PROBLEM DETAILS - Your reply should consist of one number: how many lines below contain "Soyadı".

SUPPLIED RECORDS -

━━━━━━━━━━━━━━━━━━━━

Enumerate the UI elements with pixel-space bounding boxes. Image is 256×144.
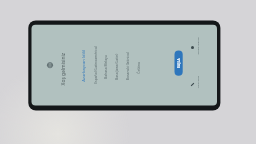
- button[interactable]: Welcome setup screen on phone: [0, 0, 256, 144]
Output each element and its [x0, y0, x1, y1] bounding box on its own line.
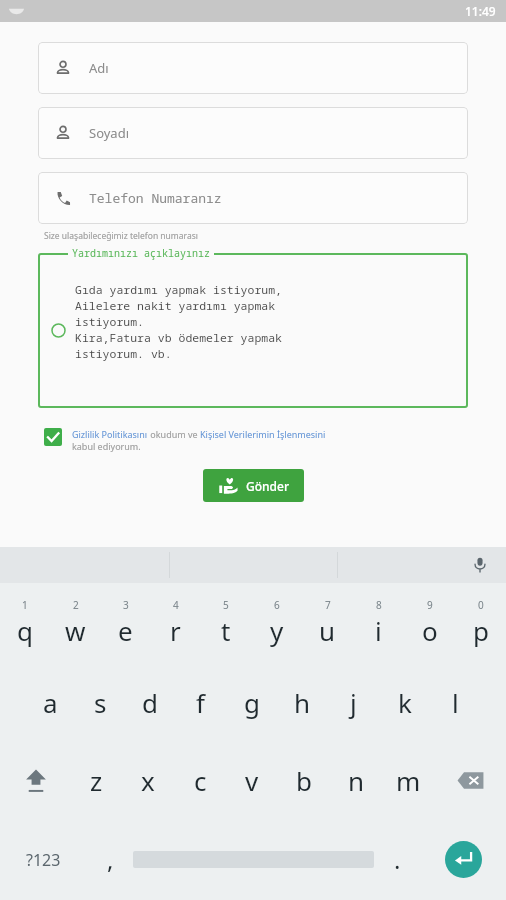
staticText: 6 — [274, 598, 280, 612]
staticText: g — [244, 685, 260, 720]
button[interactable]: n — [330, 741, 382, 819]
staticText: j — [350, 685, 357, 720]
button[interactable]: a — [25, 663, 75, 741]
button[interactable]: 3 — [100, 583, 150, 663]
button[interactable]: Gıda yardımı yapmak istiyorum, — [38, 253, 468, 408]
staticText: istiyorum. — [75, 314, 144, 330]
staticText: n — [348, 763, 365, 798]
staticText: 5 — [223, 598, 229, 612]
button[interactable]: 5 — [200, 583, 251, 663]
staticText: Kira,Fatura vb ödemeler yapmak — [75, 330, 282, 346]
staticText: x — [141, 763, 155, 798]
staticText: p — [473, 613, 489, 648]
button[interactable]: m — [382, 741, 434, 819]
staticText: Adı — [89, 59, 109, 77]
button[interactable]: Gizlilik Politikasını — [44, 428, 468, 452]
button[interactable]: 7 — [302, 583, 353, 663]
button[interactable]: z — [71, 741, 122, 819]
staticText: 1 — [22, 598, 28, 612]
button[interactable]: Adı — [38, 42, 468, 94]
button[interactable]: d — [125, 663, 175, 741]
button[interactable]: Telefon Numaranız — [38, 172, 468, 224]
staticText: 2 — [73, 598, 79, 612]
button[interactable]: Soyadı — [38, 107, 468, 159]
staticText: e — [118, 613, 133, 648]
button[interactable]: b — [278, 741, 330, 819]
button[interactable]: Shift — [0, 741, 71, 819]
staticText: k — [398, 685, 412, 720]
staticText: b — [296, 763, 312, 798]
button[interactable]: l — [430, 663, 481, 741]
button[interactable]: 9 — [404, 583, 455, 663]
staticText: istiyorum. vb. — [75, 346, 172, 362]
staticText: v — [245, 763, 259, 798]
button[interactable]: h — [277, 663, 328, 741]
staticText: 4 — [173, 598, 179, 612]
button[interactable]: s — [75, 663, 125, 741]
staticText: Yardımınızı açıklayınız — [72, 246, 210, 260]
staticText: Ailelere nakit yardımı yapmak — [75, 298, 276, 314]
staticText: , — [107, 843, 114, 876]
staticText: r — [170, 613, 181, 648]
staticText: a — [43, 685, 58, 720]
staticText: s — [94, 685, 107, 720]
button[interactable]: f — [175, 663, 226, 741]
staticText: 11:49 — [465, 3, 496, 19]
staticText: q — [17, 613, 33, 648]
button[interactable]: ?123 — [0, 819, 87, 900]
button[interactable]: g — [226, 663, 277, 741]
staticText: Size ulaşabileceğimiz telefon numarası — [44, 230, 198, 242]
staticText: h — [294, 685, 311, 720]
button[interactable]: 8 — [353, 583, 404, 663]
staticText: kabul ediyorum. — [72, 440, 141, 452]
button[interactable]: Space — [133, 841, 374, 878]
button[interactable]: Gönder — [203, 469, 304, 502]
staticText: Gıda yardımı yapmak istiyorum, — [75, 282, 282, 298]
button[interactable]: 4 — [150, 583, 200, 663]
staticText: i — [375, 613, 382, 648]
button[interactable]: 6 — [251, 583, 302, 663]
button[interactable]: , — [87, 819, 133, 900]
staticText: l — [452, 685, 459, 720]
button[interactable]: x — [122, 741, 174, 819]
button[interactable]: 2 — [50, 583, 100, 663]
button[interactable]: . — [374, 819, 420, 900]
staticText: okudum ve — [148, 428, 200, 440]
staticText: Soyadı — [89, 124, 130, 142]
staticText: o — [422, 613, 438, 648]
staticText: Kişisel Verilerimin İşlenmesini — [200, 428, 326, 440]
staticText: m — [396, 763, 421, 798]
staticText: t — [221, 613, 231, 648]
staticText: 3 — [123, 598, 129, 612]
staticText: . — [394, 843, 401, 876]
button[interactable]: 1 — [0, 583, 50, 663]
staticText: 8 — [376, 598, 382, 612]
staticText: z — [90, 763, 103, 798]
staticText: Gizlilik Politikasını — [72, 428, 148, 440]
staticText: w — [65, 613, 86, 648]
button[interactable]: Voice input — [468, 553, 492, 577]
staticText: 0 — [478, 598, 484, 612]
button[interactable]: Enter — [420, 819, 506, 900]
staticText: ?123 — [26, 849, 61, 871]
button[interactable]: Backspace — [434, 741, 506, 819]
button[interactable]: k — [379, 663, 430, 741]
button[interactable]: c — [174, 741, 226, 819]
staticText: 9 — [427, 598, 433, 612]
staticText: u — [319, 613, 336, 648]
staticText: Gönder — [246, 478, 289, 494]
staticText: Telefon Numaranız — [89, 189, 222, 207]
staticText: f — [196, 685, 205, 720]
button[interactable]: 0 — [455, 583, 506, 663]
staticText: 7 — [325, 598, 331, 612]
staticText: y — [270, 613, 284, 648]
button[interactable]: j — [328, 663, 379, 741]
staticText: c — [194, 763, 207, 798]
button[interactable]: v — [226, 741, 278, 819]
staticText: d — [142, 685, 158, 720]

━━━━━━━━━━━━━━━━━━━━

ANSWER TO THIS TASK - 2